Makna Ritus dari Kegiatan Tradisi Robo’-Robo’
a. Upacara ziarah memiliki manfaat untuk dapat mengingatkan kita kepada Yang Kuasa, serta mengenang jasa-jasa Opu Daeng Manambon dan turut mendo’akannya.
b. Pada Upacara Kenduri, melambangkan adanya rasa saling gotong-royong dalam mengisi runtutan acara dalan tradisi Robo’-Robo’.
c. Acara makan “saprahan” melambangakan rasa kebersamaan dan solidaritas antar sesama.
d. Mandi Safar melambangkan hakikat pensucian diri dan mengambil berkah dari apa yang pernah dirasakan oleh Nabi dan Rasul.
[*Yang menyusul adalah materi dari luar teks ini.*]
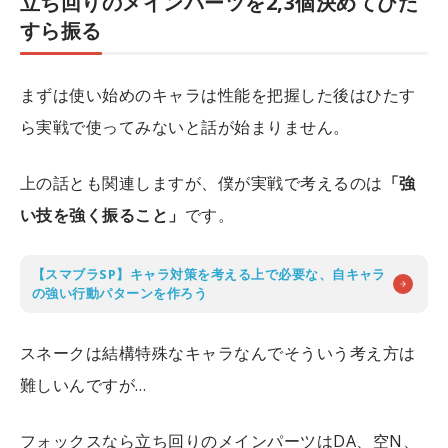
立ち回りのメインパーツを2,3個決めてひた
すら振る
まずは使い始めのキャラは性能を把握した後はひたす
ら実戦で使ってみないと話が始まりません。
上の話とも関連しますが、僕が実戦で考えるのは
「強
い技を強く振ること」
です。
【スマブラSP】キャラ対策を考える上で必要な、自キャラ
の強い行動パターンを作ろう
スネークは結構特殊なキャラなんでそういう考え方は
難しいんですが…
フォックスなら立ち回りのメインパーツはDA、空N、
e. Daun Andung di tempatkan di atas arus melambangkan mengalirnya berkah doa dari daun yang ditulis tersebut.
f. Daun juang yang ditulis Salamun tujuh melambangkan mengalirnya berkah doa dari daun yang ditulis tersebut.
g. Ketupat melambangkan melepaskan bencana yang datang menimpa keluarga.
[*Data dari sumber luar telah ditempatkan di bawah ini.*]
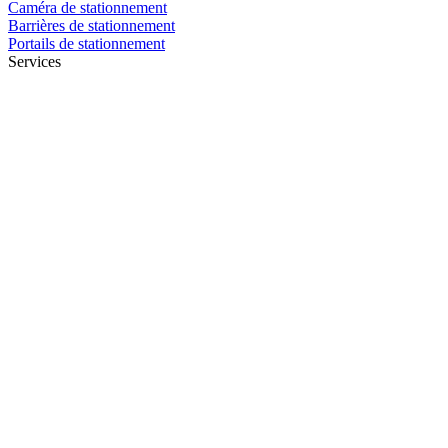
Caméra de stationnement
Barrières de stationnement
Portails de stationnement
Services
h. Salamun Tujuh (Tujuh Kesejahteraan) mengandung makna permintaan dan doa, seperti :
• Kesejahteran bagi seluruh alam.
• Kesejahteraan para Nabi dan Rasul yang terhindar dari marabahaya.
• Kesejahteraan pada hari-hari yang dianggap naas yaitu (Rabu) sampai terbit matahari besok harinya yaitu hari Kamis.
B. Nilai-Nilai Sosial yang Dijadikan Acuan dalam Lintas Multikultural
Sejak dahulu keharmonisan yang ditunjukkan oleh Opu Daeng Manambon ialah berkumpulnya berbagai etnis dalam suatu acara atau biasa disebut multietnis yang bersatu untuk turut menyukseskan suatu acara. Pangeran Ratu Mardan Adijaya Kesuma Ibrahim menyampaikan, "Ketika itu para pengikut Opu Daeng Manambon yang terdiri dari berbagai etnis dan agama dengan suka cita menyambut kedatangan Beliau," ujarnya. Lebih lanjut ditambahkan, "Robo’-Robo’ sarat dengan pesan persatuan dari semua etnis dan agama yang ada di Kalbar, diwariskan oleh Opu Daeng Manambon ketika mendirikan Kota Mempawah." Keharmonisan itu bisa dilihat di komplek pemakaman Opu Daeng Manambon yang disampingnya juga terdapat makam Panglima Hitam orang Dayak, Patih Humantir dan Damarwulan orang Jawa, Lo Tai Pak orang Tionghoa serta dari beberapa etnis lainnya.(Kompas, Februari 2010).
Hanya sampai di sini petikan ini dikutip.